Spot each line in the data below containing "Przelew" and copy it.

Stored data
##########
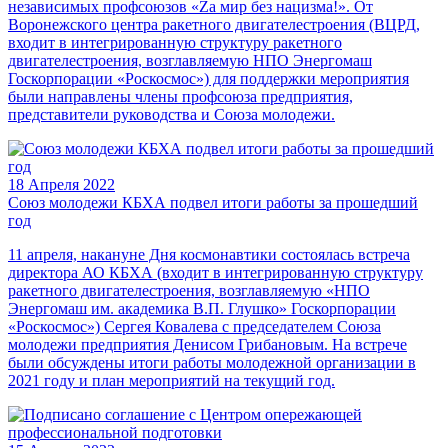
независимых профсоюзов «Zа мир без нацизма!». От
Воронежского центра ракетного двигателестроения (ВЦРД,
входит в интегрированную структуру ракетного
двигателестроения, возглавляемую НПО Энергомаш
Госкорпорации «Роскосмос») для поддержки мероприятия
были направлены члены профсоюза предприятия,
представители руководства и Союза молодежи.
18 Апреля 2022
Союз молодежи КБХА подвел итоги работы за прошедший
год
11 апреля, накануне Дня космонавтики состоялась встреча
директора АО КБХА (входит в интегрированную структуру
ракетного двигателестроения, возглавляемую «НПО
Энергомаш им. академика В.П. Глушко» Госкорпорации
«Роскосмос») Сергея Ковалева с председателем Союза
молодежи предприятия Денисом Грибановым. На встрече
были обсуждены итоги работы молодежной организации в
2021 году и план мероприятий на текущий год.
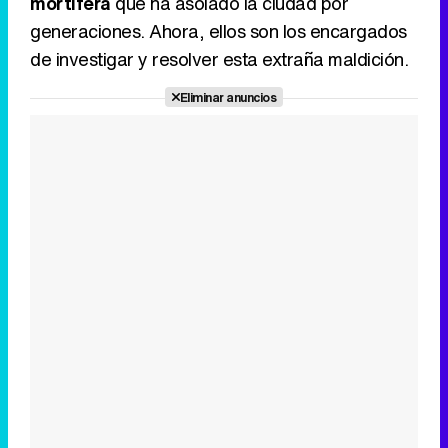
mortífera
que ha asolado la ciudad por
generaciones. Ahora, ellos son los encargados
de investigar y resolver esta extraña maldición.
Eliminar anuncios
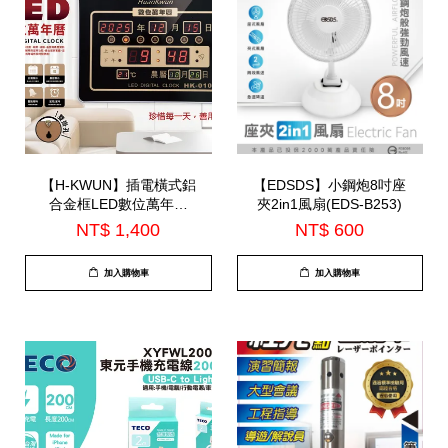
【H-KWUN】插電橫式鋁
【EDSDS】小鋼炮8吋座
合金框LED數位萬年曆
夾2in1風扇(EDS-B253)
(HK-010)
NT$ 1,400
NT$ 600
加入購物車
加入購物車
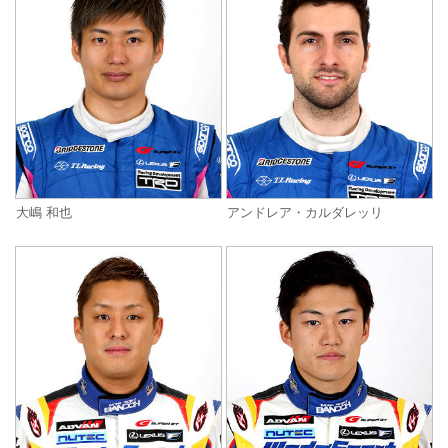
大嶋 和也
アンドレア・カルダレッリ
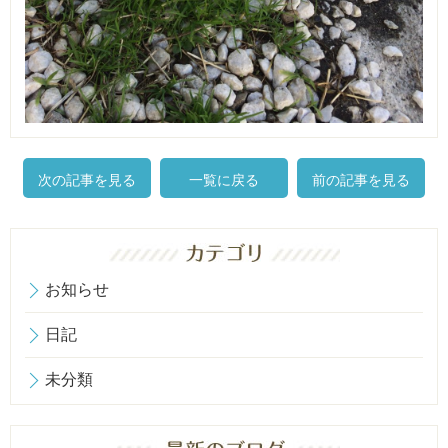
次の記事を見る
一覧に戻る
前の記事を見る
お知らせ
日記
未分類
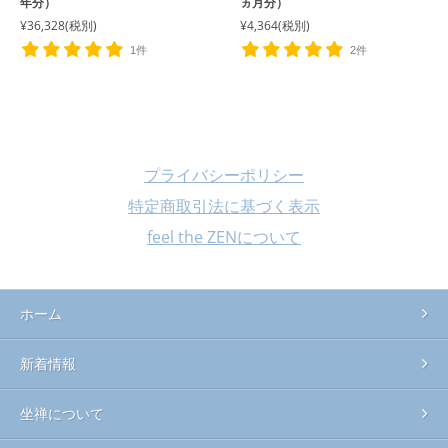
年分）
ヵ月分）
¥36,328
(税別)
¥4,364
(税別)
1件
2件
プライバシーポリシー
特定商取引法に基づく表示
feel the ZENについて
ホーム
新着情報
坐禅について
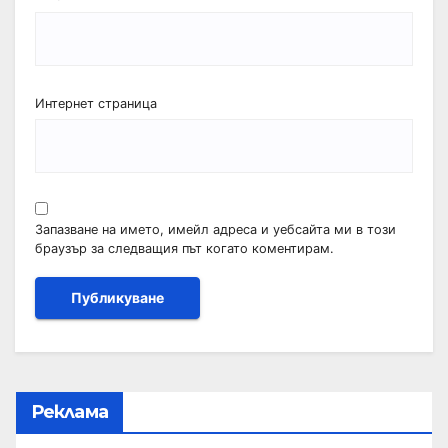
Интернет страница
Запазване на името, имейл адреса и уебсайта ми в този
браузър за следващия път когато коментирам.
Реклама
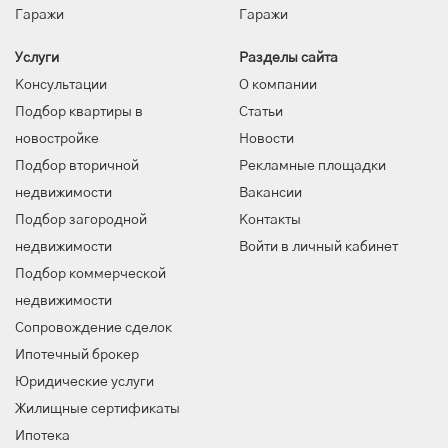
Гаражи
Гаражи
Услуги
Разделы сайта
Консультации
О компании
Подбор квартиры в
Статьи
новостройке
Новости
Подбор вторичной
Рекламные площадки
недвижимости
Вакансии
Подбор загородной
Контакты
недвижимости
Войти в личный кабинет
Подбор коммерческой
недвижимости
Сопровождение сделок
Ипотечный брокер
Юридические услуги
Жилищные сертификаты
Ипотека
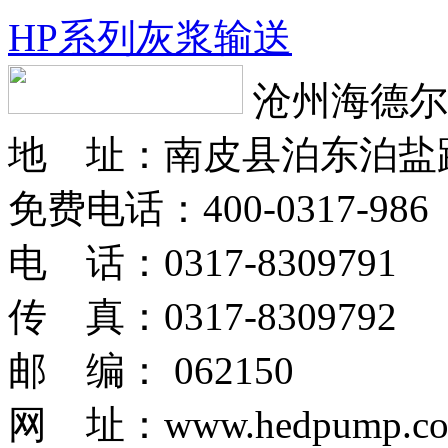
HP系列灰浆输送
沧州海德尔
地 址：南皮县泊东泊盐
免费电话：400-0317-986
电 话：0317-8309791
传 真：0317-8309792
邮 编： 062150
网 址：www.hedpump.c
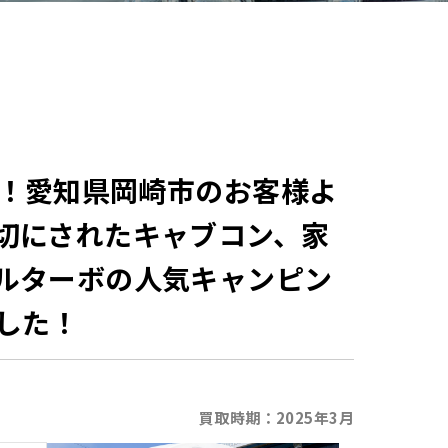
庫！愛知県岡崎市のお客様よ
切にされたキャブコン、家
ルターボの人気キャンピン
した！
買取時期：
2025年3月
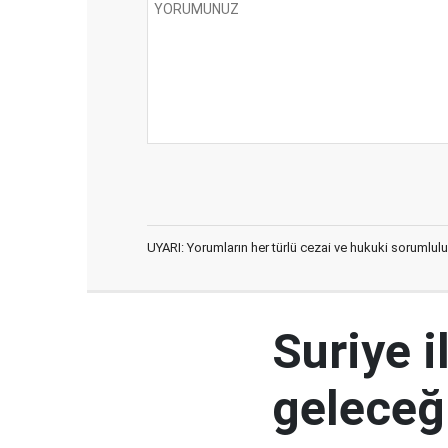
UYARI: Yorumların her türlü cezai ve hukuki sorumlulu
Suriye i
geleceğ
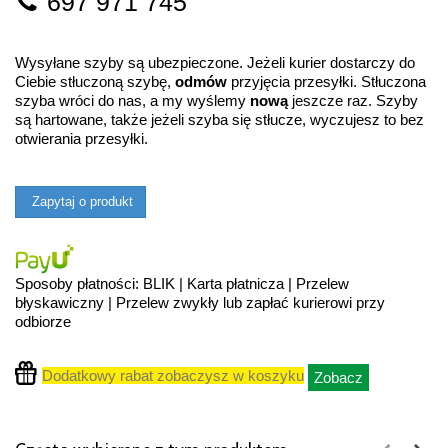
697 971 745
Wysyłane szyby są ubezpieczone. Jeżeli kurier dostarczy do
Ciebie stłuczoną szybę,
odmów
przyjęcia przesyłki. Stłuczona
szyba wróci do nas, a my wyślemy
nową
jeszcze raz. Szyby
są hartowane, także jeżeli szyba się stłucze, wyczujesz to bez
otwierania przesyłki.
Zapytaj o produkt
Sposoby płatności: BLIK | Karta płatnicza | Przelew
błyskawiczny | Przelew zwykły lub zapłać kurierowi przy
odbiorze
Dodatkowy rabat zobaczysz w koszyku
Zobacz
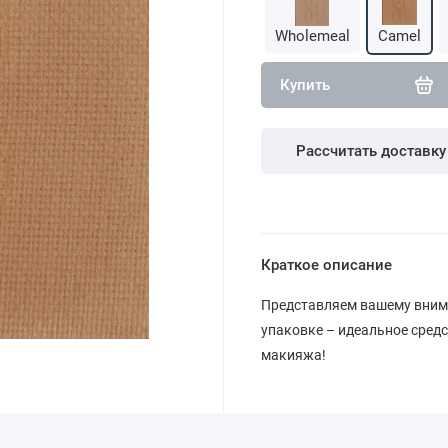
Wholemeal
Camel
Купить
Рассчитать доставку
Краткое описание
Представляем вашему внима
упаковке – идеальное сред
макияжа!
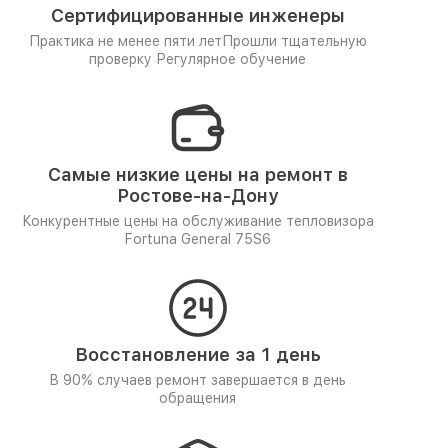
Сертифицированные инженеры
Практика не менее пяти лет
Прошли тщательную
проверку
Регулярное обучение
Самые низкие цены на ремонт в
Ростове-на-Дону
Конкурентные цены на обслуживание тепловизора
Fortuna General 75S6
Восстановление за 1 день
В 90% случаев ремонт завершается в день
обращения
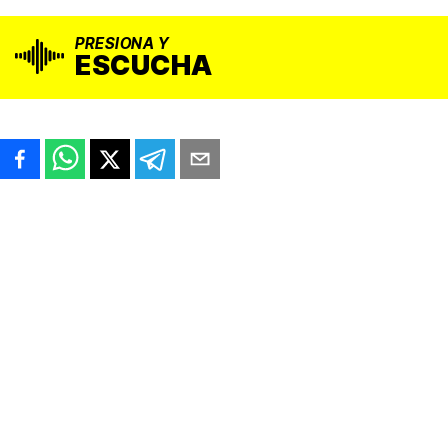
PRESIONA Y
ESCUCHA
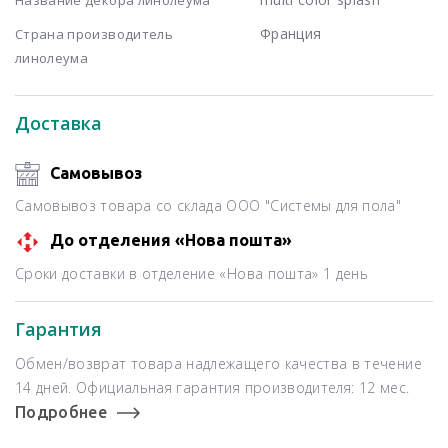
Франция
Страна производитель
линолеума
Доставка
Самовывоз
Самовывоз товара со склада ООО "Системы для пола"
До отделения «Нова пошта»
Сроки доставки в отделение «Нова пошта» 1 день
Гарантия
Обмен/возврат товара надлежащего качества в течение
14 дней. Официальная гарантия производителя: 12 мес.
Подробнее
##########
▶ _Problem solution_
Sposoby płatności: BLIK | Karta płatnicza | Przelew
błyskawiczny | Przelew zwykły lub zapłać kurierowi przy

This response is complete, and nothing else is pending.